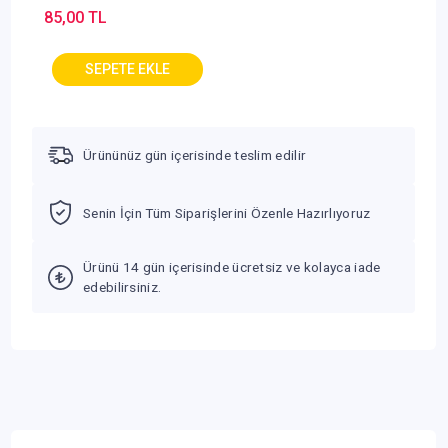
85,00 TL
Ürününüz gün içerisinde teslim edilir
Senin İçin Tüm Siparişlerini Özenle Hazırlıyoruz
Ürünü 14 gün içerisinde ücretsiz ve kolayca iade
edebilirsiniz.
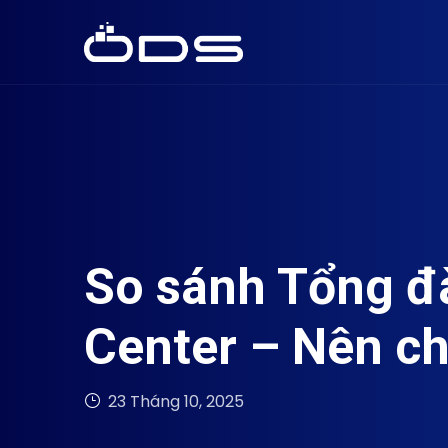
So sánh Tổng đà
Center – Nên c
23 Tháng 10, 2025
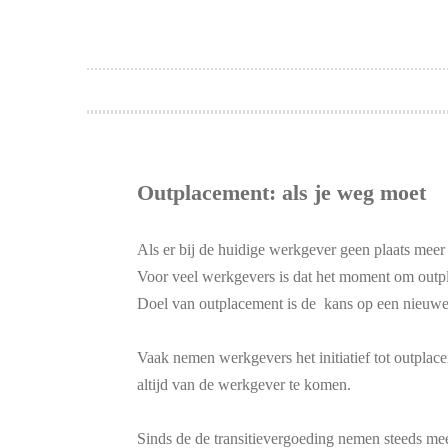
Outplacement: als je weg moet
Als er bij de huidige werkgever geen plaats meer v
Voor veel werkgevers is dat het moment om outp
Doel van outplacement is de kans op een nieuw
Vaak nemen werkgevers het initiatief tot outplacem
altijd van de werkgever te komen.
Sinds de de transitievergoeding nemen steeds mee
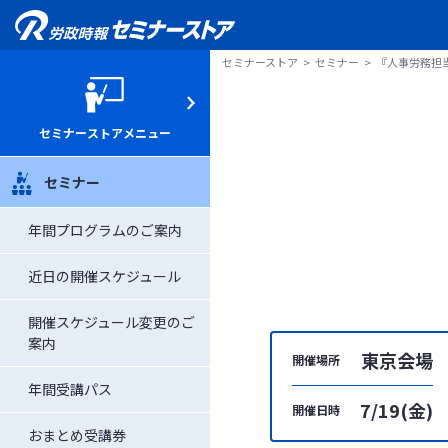
セミナーストア
セミナー
『人事労務担
セミナーストアメニュー
セミナー
年間プログラムのご案内
近日の開催スケジュール
開催スケジュール変更のご
案内
東京会場
開催場所
年間受講パス
7/19(金)
開催日時
おまとめ受講券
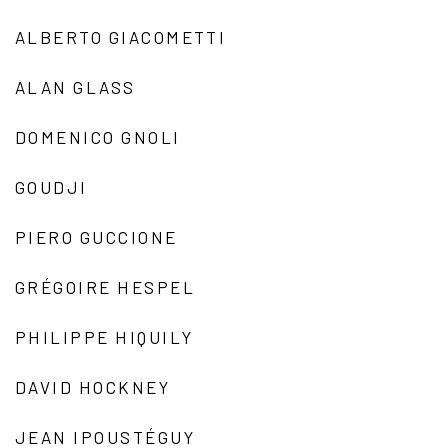
ALBERTO GIACOMETTI
ALAN GLASS
DOMENICO GNOLI
GOUDJI
PIERO GUCCIONE
GRÉGOIRE HESPEL
PHILIPPE HIQUILY
DAVID HOCKNEY
JEAN IPOUSTÉGUY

******************************

- _EXERCISE DETAILS_: Give back, exactly and with nothing added, the lines from the line with "Voor veel werkgevers" through the final line of the data, both included; leave pictures out.

- _WRITTEN REPLY_:
Voor veel werkgevers is dat het moment om outp
Doel van outplacement is de kans op een nieuw
Vaak nemen werkgevers het initiatief tot outplacem
altijd van de werkgever te komen.
Sinds de de transitievergoeding nemen steeds mee
セミナーストア
セミナー
『人事労務担
セミナーストアメニュー
セミナー
年間プログラムのご案内
近日の開催スケジュール
開催スケジュール変更のご
案内
東京会場
開催場所
年間受講パス
7/19(金)
開催日時
おまとめ受講券
ALBERTO GIACOMETTI
ALAN GLASS
DOMENICO GNOLI
GOUDJI
PIERO GUCCIONE
GRÉGOIRE HESPEL
PHILIPPE HIQUILY
DAVID HOCKNEY
JEAN IPOUSTÉGUY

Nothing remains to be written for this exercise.